To test or not to test: tug of war traps studentsAs the dates approach for the National Assessment of Students’ Academic Performance, students, parents and schools find themselves in a tug of war between liberal educational offices, which oppose the tests, and the Ministry of Education, Science and Technology, which supports it.
An official statement from the education ministry issued on Wednesday instructed schools nationwide to “guide students well for the exam, publicize [the exam] and persuade students to take the assessment even if they request special permission to be excused.” The ministry also released a warning on Thursday that it would be “a breach of educational law if special programs are purposely held to keep students from taking the evaluation.”
The educational office in North Jeolla sent a message to all elementary, middle and high schools in the province yesterday saying, “The notice from the education ministry sent on Wednesday regarding the evaluation test should be disregarded.” The office also requested there be “no disruption of regular work schedules.”
The educational office in Gangwon also opted to oppose the ministry, telling its schools yesterday to provide special programs for students who do not wish to take the exam.
“The ministry is hyping the assessment, but our regional educational office wants us to come up with substitute programs,” complained one teacher at a middle school in Jeonju.
The Teachers and Educational Workers’ Union filed a petition yesterday with Seoul education superintendent Kwak No-hyun asking him to respect the rights of students and parents who object to the exam. It is the first time the liberal Union has filed a complaint against a liberal education superintendent.
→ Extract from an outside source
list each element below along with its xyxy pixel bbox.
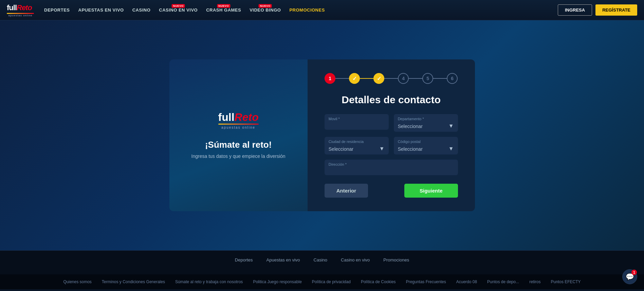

“If [Kwak] is feeling pressure already on the issue of whether to allow students and their parents to choose whether to take the test or not,” said a spokesman for the Seoul unit of the union, “then we don’t know how he will get past the further obstacles awaiting him in the education system and from corrupted forces.”
The Ministry of Education, Science and Technology has enforced the tests from October 2008 to “better understand which factors impact academic ability and thus assist school efforts to raise student performance levels,” according to a policy plan released by the ministry at the beginning of this year. The ministry cannot punish students who choose not to take the exam.
The tests will be taken by students in the sixth, ninth and 11th grades nationwide on July 13 and 14.